Lesion Normalization and Supervised Learning in Post-traumatic Seizure Classification with Diffusion MRI.
Md Navid Akbar, Sebastian Ruf, Marianna La Rocca, Rachael Garner, Giuseppe Barisano, Ruskin Cua, Paul Vespa, Deniz Erdoğmuş, Dominique Duncan
Author Information
Md Navid Akbar: Department of Electrical and Computer Engineering, College of Engineering, Northeastern University, Boston, MA 02115, USA.
Sebastian Ruf: Department of Electrical and Computer Engineering, College of Engineering, Northeastern University, Boston, MA 02115, USA.
Marianna La Rocca: USC Stevens Neuroimaging and Informatics Institute, Keck School of Medicine, University of Southern California, Los Angeles, CA 90033, USA.
Rachael Garner: USC Stevens Neuroimaging and Informatics Institute, Keck School of Medicine, University of Southern California, Los Angeles, CA 90033, USA.

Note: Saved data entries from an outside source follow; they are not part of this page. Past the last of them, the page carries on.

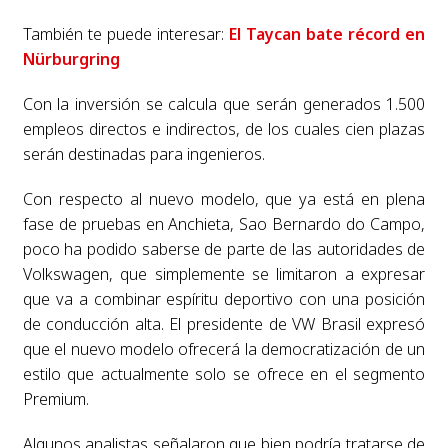
También te puede interesar:
El Taycan bate récord en
Nürburgring
Con la inversión se calcula que serán generados 1.500
empleos directos e indirectos, de los cuales cien plazas
serán destinadas para ingenieros.
Con respecto al nuevo modelo, que ya está en plena
fase de pruebas en Anchieta, Sao Bernardo do Campo,
poco ha podido saberse de parte de las autoridades de
Volkswagen, que simplemente se limitaron a expresar
que va a combinar espíritu deportivo con una posición
de conducción alta. El presidente de VW Brasil expresó
que el nuevo modelo ofrecerá la democratización de un
estilo que actualmente solo se ofrece en el segmento
Premium.
Algunos analistas señalaron que bien podría tratarse de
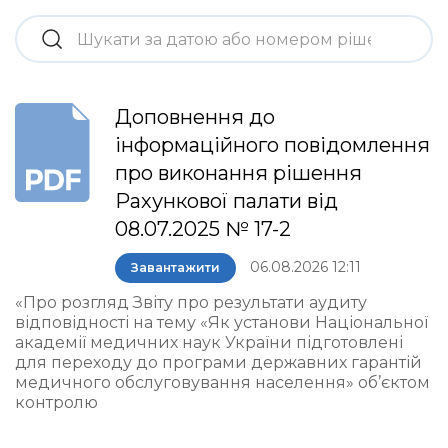
Доповнення до
інформаційного повідомлення
про виконання рішення
Рахункової палати від
08.07.2025 № 17-2
06.08.2026 12:11
Завантажити
«Про розгляд Звіту про результати аудиту
відповідності на тему «Як установи Національної
академії медичних наук України підготовлені
для переходу до програми державних гарантій
медичного обслуговування населення» об’єктом
контролю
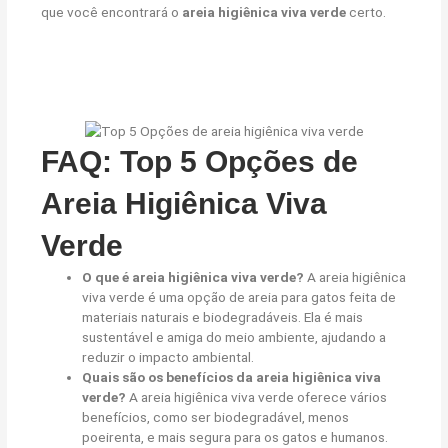
que você encontrará o
areia higiênica viva verde
certo.
FAQ: Top 5 Opções de
Areia Higiênica Viva
Verde
O que é areia higiênica viva verde?
A areia higiênica
viva verde é uma opção de areia para gatos feita de
materiais naturais e biodegradáveis. Ela é mais
sustentável e amiga do meio ambiente, ajudando a
reduzir o impacto ambiental.
Quais são os benefícios da areia higiênica viva
verde?
A areia higiênica viva verde oferece vários
benefícios, como ser biodegradável, menos
poeirenta, e mais segura para os gatos e humanos.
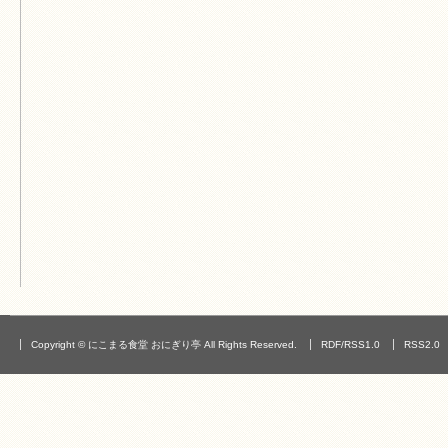
Copyright © にこまる食堂 おにぎり亭 All Rights Reserved.
RDF/RSS1.0
RSS2.0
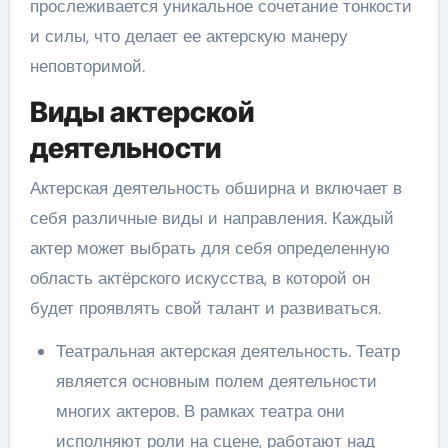
прослеживается уникальное сочетание тонкости
и силы, что делает ее актерскую манеру
неповторимой.
Виды актерской
деятельности
Актерская деятельность обширна и включает в
себя различные виды и направления. Каждый
актер может выбрать для себя определенную
область актёрского искусства, в которой он
будет проявлять свой талант и развиваться.
Театральная актерская деятельность. Театр
является основным полем деятельности
многих актеров. В рамках театра они
исполняют роли на сцене, работают над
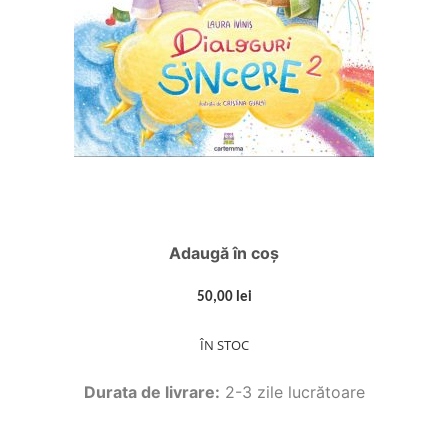
Adaugă în coș
50,00 lei
ÎN STOC
Durata de livrare:
2-3 zile lucrătoare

Giuseppe Barisano: Zilkha Neurogenetic Institute, Keck School of Medicine, University of Southern California, Los Angeles, CA 90033, USA.
Ruskin Cua: Department of Radiology, Keck School of Medicine, University of Southern California, Los Angeles, CA 90033, USA.
Paul Vespa: David Geffen School of Medicine, University of California Los Angeles, Los Angeles, CA 90095, USA.
Deniz Erdoğmuş: Department of Electrical and Computer Engineering, College of Engineering, Northeastern University, Boston, MA 02115, USA.
Dominique Duncan: USC Stevens Neuroimaging and Informatics Institute, Keck School of Medicine, University of Southern California, Los Angeles, CA 90033, USA.
Traumatic brain injury (TBI) is a serious condition, potentially causing seizures and other lifelong disabilities. Patients who experience at least one seizure one week after TBI (late seizure) are at high risk for lifelong complications of TBI, such as post-traumatic epilepsy (PTE). Identifying which TBI patients are at risk of developing seizures remains a challenge. Although magnetic resonance imaging (MRI) methods that probe structural and functional alterations after TBI are promising for biomarker detection, physical deformations following moderate-severe TBI present problems for standard processing of neuroimaging data, complicating the search for biomarkers. In this work, we consider a prediction task to identify which TBI patients will develop late seizures, using fractional anisotropy (FA) features from white matter tracts in diffusion-weighted MRI (dMRI). To understand how best to account for brain lesions and deformations, four preprocessing strategies are applied to dMRI, including the novel application of a lesion normalization technique to dMRI. The pipeline involving the lesion normalization technique provides the best prediction performance, with a mean accuracy of 0.819 and a mean area under the curve of 0.785. Finally, following statistical analyses of selected features, we recommend the dMRI alterations of a certain white matter tract as a potential biomarker.